* [Task item]
Your reply should hold exactly the lines from the one that contains "Sommarrapport" through the end of the data. Repeat them word for word.
Data records below:
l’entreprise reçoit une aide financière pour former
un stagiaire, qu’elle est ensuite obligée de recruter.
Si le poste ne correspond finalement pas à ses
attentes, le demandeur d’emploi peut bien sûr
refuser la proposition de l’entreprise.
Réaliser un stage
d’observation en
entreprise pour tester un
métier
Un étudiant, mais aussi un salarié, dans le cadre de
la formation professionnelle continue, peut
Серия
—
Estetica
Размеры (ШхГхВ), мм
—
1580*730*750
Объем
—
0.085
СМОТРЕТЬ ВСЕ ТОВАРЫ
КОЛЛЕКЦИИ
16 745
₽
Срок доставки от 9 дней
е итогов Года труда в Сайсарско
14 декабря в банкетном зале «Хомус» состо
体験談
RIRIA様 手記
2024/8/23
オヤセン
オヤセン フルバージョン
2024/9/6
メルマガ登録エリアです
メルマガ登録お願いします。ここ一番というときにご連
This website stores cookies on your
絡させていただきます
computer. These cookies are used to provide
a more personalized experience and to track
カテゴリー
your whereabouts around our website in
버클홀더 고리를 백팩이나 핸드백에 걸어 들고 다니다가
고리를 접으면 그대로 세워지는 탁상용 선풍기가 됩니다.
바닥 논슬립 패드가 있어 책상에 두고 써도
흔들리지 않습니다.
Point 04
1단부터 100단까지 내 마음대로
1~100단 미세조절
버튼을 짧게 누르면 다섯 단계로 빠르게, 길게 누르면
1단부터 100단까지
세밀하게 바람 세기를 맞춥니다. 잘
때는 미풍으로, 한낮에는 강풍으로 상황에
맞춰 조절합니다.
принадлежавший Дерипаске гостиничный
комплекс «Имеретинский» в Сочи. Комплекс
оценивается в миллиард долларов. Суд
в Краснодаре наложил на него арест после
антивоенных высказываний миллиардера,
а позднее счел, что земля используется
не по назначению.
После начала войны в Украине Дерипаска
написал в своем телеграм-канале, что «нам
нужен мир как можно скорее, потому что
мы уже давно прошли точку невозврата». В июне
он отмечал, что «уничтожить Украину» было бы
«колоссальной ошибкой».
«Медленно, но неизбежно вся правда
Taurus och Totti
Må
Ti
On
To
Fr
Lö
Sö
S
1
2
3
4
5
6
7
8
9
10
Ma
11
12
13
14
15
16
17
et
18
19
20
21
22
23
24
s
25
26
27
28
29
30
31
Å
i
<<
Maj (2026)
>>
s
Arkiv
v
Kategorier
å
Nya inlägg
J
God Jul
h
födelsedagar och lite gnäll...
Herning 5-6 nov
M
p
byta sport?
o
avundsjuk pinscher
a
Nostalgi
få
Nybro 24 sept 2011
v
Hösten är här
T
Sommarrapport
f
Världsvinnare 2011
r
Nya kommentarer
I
End of Data records.
* [Answer box]
Sommarrapport
f
Världsvinnare 2011
r
Nya kommentarer
I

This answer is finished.